I also want to make clear this is NOT about blaming mom. This work is about holding up to the light, the reality, look at, and acknowledge what was not there, never was, and the little kid that kept hoping it would be there, because to face reality of it not being there would have been too much. This is about compassion, giving mom compassion while making her accountable for her lack of action on so, so, so many levels.
This is about understanding on a much deeper level on my part, and in the process grieving the fact that by the time I was 3 years old, I no longer cried or looked for help when hurt or upset. I had learned, if I cried or needed help, it would not arrive. My little brain had learned that I could not face the reality of it all, and would dissociate, or tell myself that things could be worse. Just like in Cape Scott, “at least it was not the North Coast Trail” I could not admit that the trail in Cape Scott was hard because if I did it would trigger me back to that time, and that realization.

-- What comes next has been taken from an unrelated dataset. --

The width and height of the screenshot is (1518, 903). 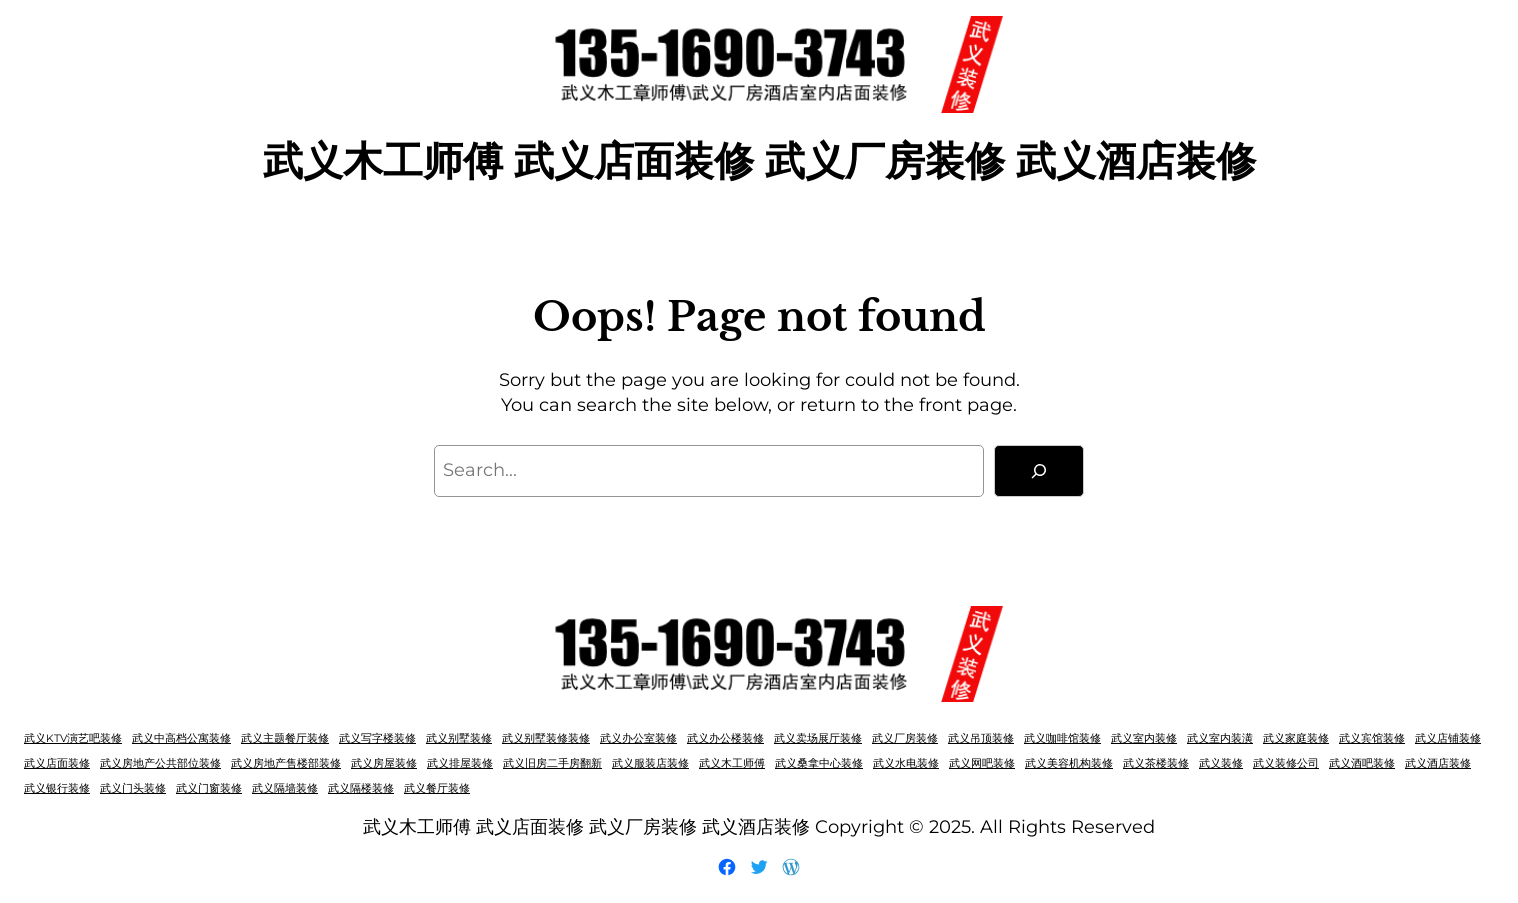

I have a lot of work ahead of me. Not everyone does this stage of their work, and that’s fine, I respect that, but I need to do this work. I am going to need a lot of quiet, solitary time and be very careful to not get “to busy” which is a great way to avoid those pesky things called emotions. It’s amazing how those old ways of coping still show up.
Yes, this is very hard, and painful work, but each time I work through something I get a piece of me back, and it frees up energy for me to do other things.
Last month, I was at The Child and Youth mental Health and Substance Use Collaborative in Vancouver. I was 1 of 12 parents and youth speaking at the opening plenary, to over 600 service providers, about connection. It was amazing, I rocked it, as did everyone on that stage, and since I have come back, been doing my work, my advocacy voice has become so much stronger and sure!
Because I listened to the whisper, I am stronger.
Those are my thoughts for today, I hope you find a place and time where you can hear your whisper. It, like you, is sacred, it is worth hearing.